NOBODY. No surprise: The pedigree on this thing reads like a hit-list of dumb stuff I've raved about. Written by Derek Kolstad, who created John Wick and to whom we are thus eternally indebted, directed by Ilya Naishuller, whose previous feature Hardcore Henry (2015) was astonishgly compelling, and starring Bob Odenkirk, whose contained rage I have found charming and hilarious since the days of Mr. Show with Bob and David, it's pure action, a sort of vigilante piece without the nihilism that, in a world of pure cinema, represents simple pleasure.
Hutch Mansell (Odenkirk), a schmoe, lives a life of definitive mundanity. A bookkeeper at his father-in-law's (Michael Ironside) metal fabrication company with a teenaged son (Gage Munroe) who disrespects him, a younger daughter (Paisley Cadorath) to whom he remains a hero, and a wife (Connie Nielsen) who, despite an abiding love, grows increasingly distant, Hutch's life is all rut.
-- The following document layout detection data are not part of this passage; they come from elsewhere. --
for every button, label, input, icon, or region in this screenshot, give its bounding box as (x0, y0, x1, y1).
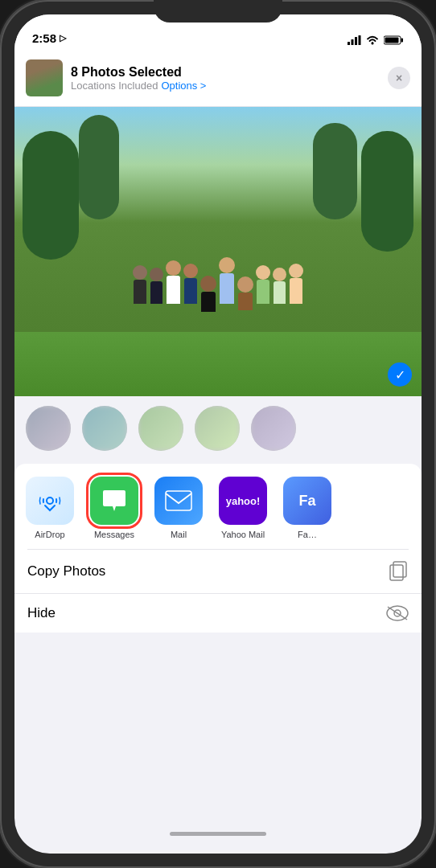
person-8 (256, 265, 270, 304)
messages-icon (90, 477, 138, 525)
notch (154, 0, 282, 23)
share-app-more[interactable]: Fa Fa… (283, 477, 331, 539)
svg-point-8 (47, 497, 53, 504)
selection-thumbnail (26, 59, 63, 96)
svg-rect-6 (401, 39, 404, 43)
mail-icon (154, 477, 203, 525)
contact-avatar-1 (26, 406, 71, 451)
svg-rect-10 (390, 565, 403, 580)
person-6 (219, 257, 235, 304)
hide-left: Hide (27, 605, 56, 621)
person-3 (166, 260, 181, 304)
contact-item-4[interactable] (195, 406, 240, 454)
hide-icon (386, 605, 409, 621)
contact-item-3[interactable] (138, 406, 183, 454)
svg-rect-0 (348, 42, 350, 45)
person-2 (150, 268, 163, 304)
contact-item-2[interactable] (82, 406, 127, 454)
svg-rect-2 (355, 37, 357, 45)
time-display: 2:58 (32, 31, 56, 45)
action-hide[interactable]: Hide (14, 594, 422, 633)
signal-icon (348, 35, 361, 45)
yahoo-label: Yahoo Mail (221, 530, 265, 539)
photo-header: 8 Photos Selected Locations Included Opt… (14, 50, 422, 107)
photo-grass (14, 332, 422, 396)
share-app-yahoo[interactable]: yahoo! Yahoo Mail (219, 477, 267, 539)
options-link[interactable]: Options > (161, 80, 206, 92)
phone-frame: 2:58 ▷ (0, 0, 436, 868)
airdrop-svg (37, 488, 63, 514)
person-5 (200, 276, 216, 312)
tree-right (361, 131, 413, 252)
photo-subtitle: Locations Included Options > (71, 80, 206, 92)
svg-line-14 (388, 607, 407, 620)
selection-checkmark: ✓ (388, 362, 412, 387)
more-icon: Fa (283, 477, 331, 525)
yahoo-icon: yahoo! (219, 477, 267, 525)
tree-mid-left (79, 115, 119, 219)
svg-point-4 (372, 43, 374, 45)
yahoo-text: yahoo! (226, 495, 261, 507)
contacts-row (14, 396, 422, 464)
share-app-mail[interactable]: Mail (154, 477, 203, 539)
airdrop-icon (26, 477, 74, 525)
svg-rect-3 (359, 35, 361, 45)
phone-screen: 2:58 ▷ (14, 14, 422, 854)
person-4 (183, 264, 198, 304)
location-icon: ▷ (60, 33, 66, 43)
svg-rect-11 (393, 562, 406, 577)
contact-avatar-2 (82, 406, 127, 451)
tree-left (23, 131, 79, 260)
battery-icon (384, 35, 404, 45)
close-button[interactable]: × (388, 67, 410, 89)
copy-photos-left: Copy Photos (27, 563, 105, 579)
hide-label: Hide (27, 605, 56, 621)
contact-avatar-4 (195, 406, 240, 451)
svg-rect-9 (166, 491, 191, 510)
mail-svg (165, 490, 192, 511)
contact-avatar-3 (138, 406, 183, 451)
person-7 (237, 276, 253, 310)
photo-count-label: 8 Photos Selected (71, 65, 206, 80)
photo-info: 8 Photos Selected Locations Included Opt… (71, 65, 206, 92)
copy-icon (389, 561, 409, 582)
svg-rect-1 (352, 39, 354, 45)
photo-header-left: 8 Photos Selected Locations Included Opt… (26, 59, 206, 96)
status-time: 2:58 ▷ (32, 31, 66, 45)
wifi-icon (366, 35, 379, 45)
locations-label: Locations Included (71, 80, 158, 92)
svg-rect-7 (385, 38, 399, 43)
airdrop-label: AirDrop (35, 530, 64, 539)
person-9 (273, 268, 286, 304)
contact-item-5[interactable] (251, 406, 296, 454)
messages-label: Messages (94, 530, 134, 539)
home-indicator[interactable] (170, 832, 266, 836)
contact-item-1[interactable] (26, 406, 71, 454)
more-label: Fa… (298, 530, 317, 539)
share-app-messages[interactable]: Messages (90, 477, 138, 539)
main-photo: ✓ (14, 107, 422, 396)
tree-mid-right (313, 123, 357, 219)
person-1 (133, 265, 147, 304)
action-copy-photos[interactable]: Copy Photos (14, 550, 422, 594)
copy-photos-label: Copy Photos (27, 563, 105, 579)
share-apps-row: AirDrop Messages (14, 464, 422, 549)
messages-svg (101, 489, 127, 513)
status-icons (348, 35, 404, 45)
mail-label: Mail (171, 530, 187, 539)
contact-avatar-5 (251, 406, 296, 451)
person-10 (289, 264, 303, 304)
share-sheet: AirDrop Messages (14, 464, 422, 633)
share-app-airdrop[interactable]: AirDrop (26, 477, 74, 539)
But then the family home is invaded, Hutch reigns in an impulse to commit acts of violence and reconnects with a long-concealed aspect of his personality. The Russian mob gets involved, Christopher Lloyd packs a number of shotguns and it's a gleefully bloody good time. R. 92M. BROADWAY, MILL CREEK, STREAMING.
CHAOS WALKING has been out for a while, but it has been finished (or at least in the works) for much longer, plus the whole time-has-no-meaning era in which we live, so I'm OK with it.
Director Doug Liman (Swingers, 1996; Locked Down, 2021) has a reputation for exactitude and demandingness, which mostly means his movies get very expensive. This can work out in our favor as easily as not and the rumor for some time has been that Chaos Walking would be a Heaven's Gate-style debacle. That's understandable: It's a big-budget, world-building fantasy with a mind-boggling cast that apparently required much reshooting and recutting. I expected it to be abysmal. It isn't, despite some nonsensical aspects and a generally unfinished feeling. I found myself unexpectedly entertained.
A couple centuries in the future, Todd (Tom Holland) lives in an all-male human settlement of a sort of new Earth. He's been shielded from the village's troubling past by his two adopted fathers (Damián Bechir and Kurt Sutter), while also groomed by the messianic mayor (Mads Mikkelsen) to join his cadre. And then a human spacecraft crash lands, a young woman (Daisy Ridley) the only survivor. Oh, I forgot to mention the planet's atmosphere causes males' thoughts to manifest as audio-visual phenomena.
It's maybe a little on the nose as commentary on misogyny and xenophobia, but I'll take it. PG13. 109M. STREAMING.